Utah lauded for online voter registration
Politics • But activists ask why online petitions aren't allowed.
This is an archived article that was published on sltrib.com in 2011, and information in the article may be outdated. It is provided only for personal research purposes and may not be reprinted.

The Utah Lieutenant Governor's office has been recognized by a national technology group for its online voter registration program.

"Voter registration is one of the most beneficial services the State of Utah can offer online," said Gov. Gary Herbert. "It makes political participation easier and saves the taxpayer dollars."

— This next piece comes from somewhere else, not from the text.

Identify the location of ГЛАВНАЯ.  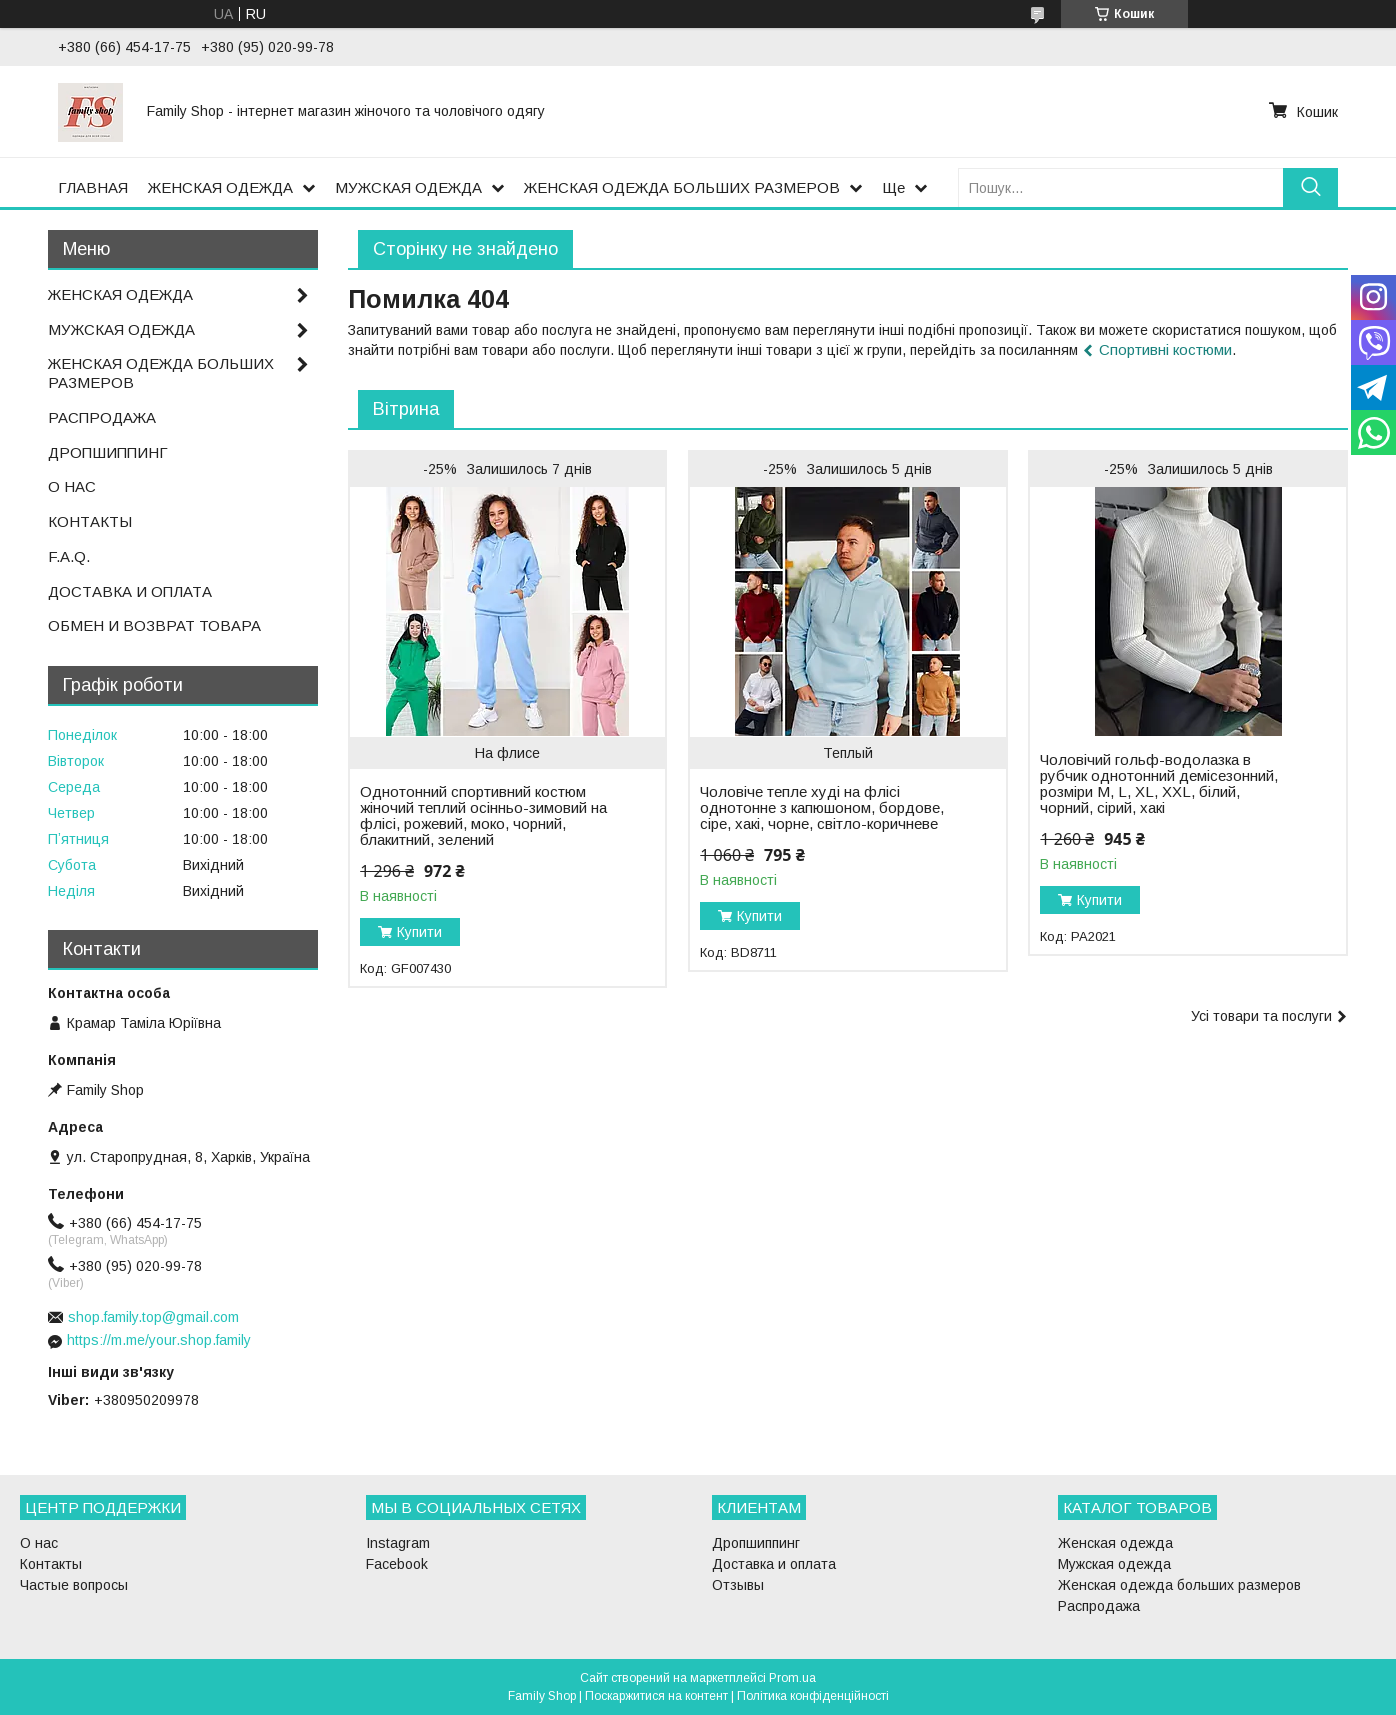 (93, 187).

Utah launched its online voter registration program last year, allowing citizens to register online to vote, or update their address or party affiliation. So far, 18,000 voters have used the site, according to the lieutenant governor's office.

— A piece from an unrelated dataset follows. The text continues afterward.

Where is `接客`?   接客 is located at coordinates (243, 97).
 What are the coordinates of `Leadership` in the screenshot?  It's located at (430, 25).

The Center for Digital Government announced the winners of the Digital Government Achievement Awards last month.

But Steve Maxfield said the lieutenant governor's office hasn't gone nearly far enough.

Maxfield helped sue the lieutenant governor's office last year after it refused to accept digital signatures to put an independent gubernatorial candidate on the ballot. The Utah Supreme Court ruled that the candidate be allowed on the ballot.

Maxfield has also been pushing the office to accept online signatures for initiative and referendum petitions, but the lieutenant governor's office has refused.

"They say one thing but their actions are completely erroneous when it goes to signatures for the citizen process," Maxfield said. "It isn't that we don't have the capabilities to accept online signatures. They just don't want to accept them."